Each new development can be well received if it is a win-win situation for all parties involved. If they have a plan and you don’t fit, you will have an uphill battle to get your subdivision approved. Again, the win-win procedure is the best course of action to take. If you think your plan is more suitable, you will need to bring other people on board that may be affected by the development, such as the school, park, fire, and police districts. Once there’s a consensus that backs your proposal, you will sway the vote in your favor.
Access to your development — or lack thereof — will be the next issue to consider when looking at potential land purchases. If you’re looking to build a retail store, your proximity to a main highway and the ease of getting on and off will be key. Residential developments also benefit from being near highways but your exact location is much more sensitive. Homeowners generally prefer to be relatively close to major roads for their daily commutes but no one wants it running through their backyard.
If residential development is your plan, then the zoned density will be a major factor in the price per acre. If your goal is to squeeze in eight homes per acre, you may be willing to pay between $7,500 and $12,500 per home site. This could translate into a price per acre of $60,000 to $100,000. If there is an “estate” type of zoning for the land, then the value would be substantially lower, since estate zoning is usually only 1 to 1.8 units per acre, or a value substantially less at $7,500 per acre to $22,500 per acre. It all comes back to the future use plan for the community, which will hold the pertinent information on the planned density.

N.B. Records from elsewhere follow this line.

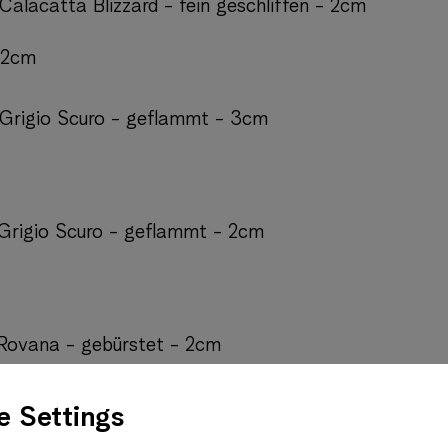
 Calacatta Blizzard - fein geschliffen - 2cm
- 2cm
: Grigio Scuro - geflammt - 3cm
 Grigio Scuro - geflammt - 2cm
 Rovana - gebürstet - 2cm
e Settings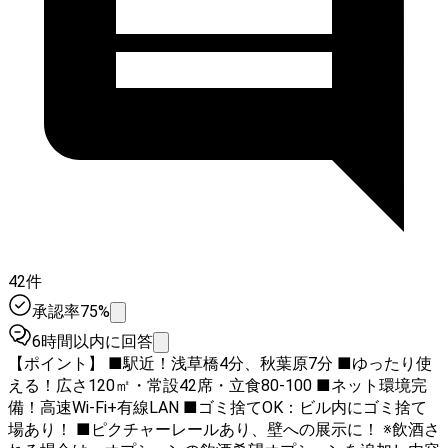
42件
承認率75%
6時間以内に回答
【ポイント】 ■駅近！浅草橋4分、秋葉原7分 ■ゆったり使
える！広さ120㎡・常設42席・立食80-100 ■ネット環境完
備！高速Wi-Fi+有線LAN ■ゴミ捨てOK：ビル内にゴミ捨て
場あり！ ■ピクチャーレールあり、壁への展示に！ ※飲酒さ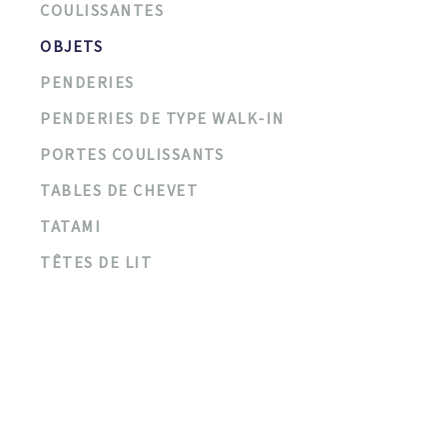
COULISSANTES
OBJETS
PENDERIES
PENDERIES DE TYPE WALK-IN
PORTES COULISSANTS
TABLES DE CHEVET
TATAMI
TÊTES DE LIT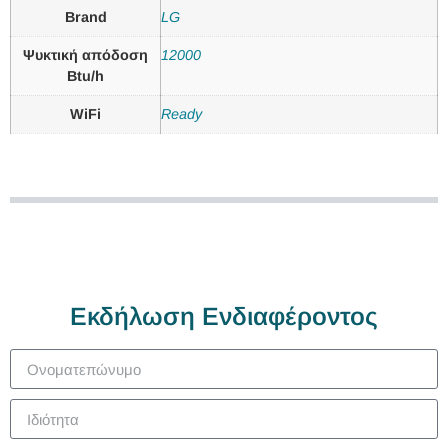
Brand
LG
Ψυκτική απόδοση
12000
Btu/h
WiFi
Ready
Εκδήλωση Ενδιαφέροντος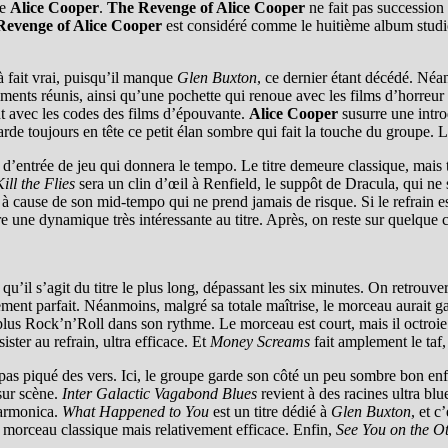
de
Alice Cooper
.
The Revenge of Alice Cooper
ne fait pas succession 
Revenge of Alice Cooper
est considéré comme le huitième album studio
à fait vrai, puisqu’il manque
Glen Buxton
, ce dernier étant décédé. Néa
éments réunis, ainsi qu’une pochette qui renoue avec les films d’horreur
t avec les codes des films d’épouvante.
Alice Cooper
susurre une introd
de toujours en tête ce petit élan sombre qui fait la touche du groupe. L’
’entrée de jeu qui donnera le tempo. Le titre demeure classique, mais 
ill the Flies
sera un clin d’œil à Renfield, le suppôt de Dracula, qui ne 
 cause de son mid-tempo qui ne prend jamais de risque. Si le refrain es
re une dynamique très intéressante au titre. Après, on reste sur quelque 
u’il s’agit du titre le plus long, dépassant les six minutes. On retrouv
nnement parfait. Néanmoins, malgré sa totale maîtrise, le morceau aura
 plus Rock’n’Roll dans son rythme. Le morceau est court, mais il octroie
ster au refrain, ultra efficace. Et
Money Screams
fait amplement le taf
 pas piqué des vers. Ici, le groupe garde son côté un peu sombre bon enfa
 sur scène.
Inter Galactic Vagabond Blues
revient à des racines ultra blu
harmonica.
What Happened to You
est un titre dédié à
Glen Buxton
, et c
n morceau classique mais relativement efficace. Enfin,
See You on the O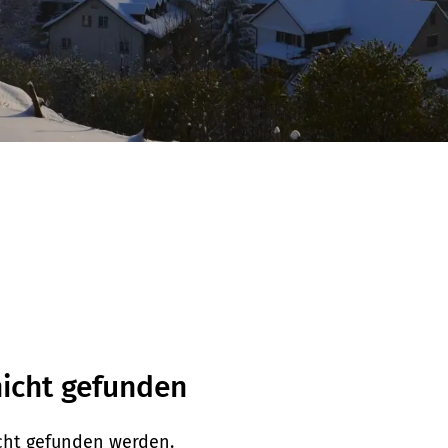
nicht gefunden
cht gefunden werden.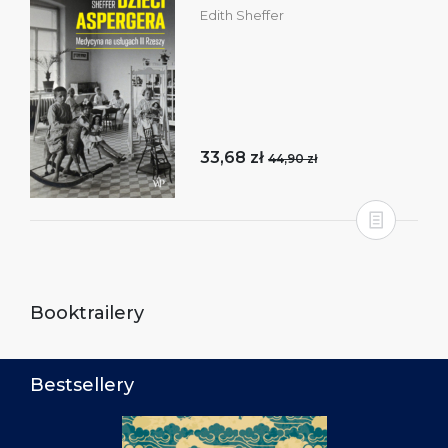
Edith Sheffer
33,68 zł
44,90 zł
Booktrailery
Bestsellery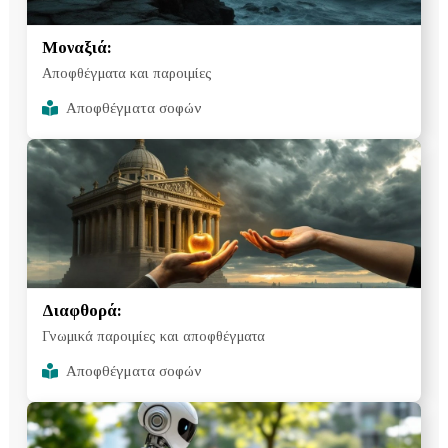
Μοναξιά:
Αποφθέγματα και παροιμίες
Αποφθέγματα σοφών
Διαφθορά:
Γνωμικά παροιμίες και αποφθέγματα
Αποφθέγματα σοφών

Availability is the next factor to consider. What is already in place? What is required? What needs to be added to suit the development, whether it’s residential, commercial, or industrial? Density is an issue again here. Residential developments, like subdivisions, may require sewer services if the homes are tightly packed. The most cost-effective approach would be to select land based on the availability of utilities, rather than purchase land and then go back and run electrical, water, and sewer. Land without those services, or any lesser combination of the three, will carry less value and could still be a good financial deal for you if you can work within the parameters. Remember that running roads, water lines, and sewer services have a basic cost per foot. Whether you have one house per 200 feet of frontage or three, the costs are going to be relatively the same. The development cost per lot with more lots will be lower.
If the community is contemplating expansion of its sewer services, this procedure can take years to complete. In one instance, a fast growing community in the southwest suburbs of Chicago did not plan adequately and ran out of sewer capacity. It took city officials three years to get themselves back on track.
That’s the dirt on buying land for residential purposes. But what if your aspirations lie in the commercial sector? Let’s talk numbers to start.
Land suitable for commercial development is generally priced from $2.50 per square foot up to $8 per square foot. Since there are 43,560 square feet in an acre, that correlates to a price per acre of approximately $100,000 to just under $350,000. The local economy and the old-fashioned supply and demand curve for land will dictate exact prices, but you can see how the price per square foot adds up quickly.
With that in mind, you can use commercial property as a springboard for a great deal on residential land if the current zoning fits your development’s specifications. Let’s say you locate an 80-acre parcel that can be zoned for commercial and residential, with 20 acres set aside for commercial and 60 for residential. If your ultimate goal is to build a subdivision or other type of residential development, that commercial space can help you to stave off some of the upfront costs. Here’s how:
You can get the parcel zoned and annexed and even before closing on the deal, you can “flip” out (i.e., sell your right to purchase) the 20 commercial acres, which will lower the overall per unit cost on the remaining residential property. Suppose the landowner is willing to sell the entire 80 acres to you for $25,000 per acre, or a total price of $2 million.The residential portion, for purposes of this example, is zoned for 2-1/2 homes per acre.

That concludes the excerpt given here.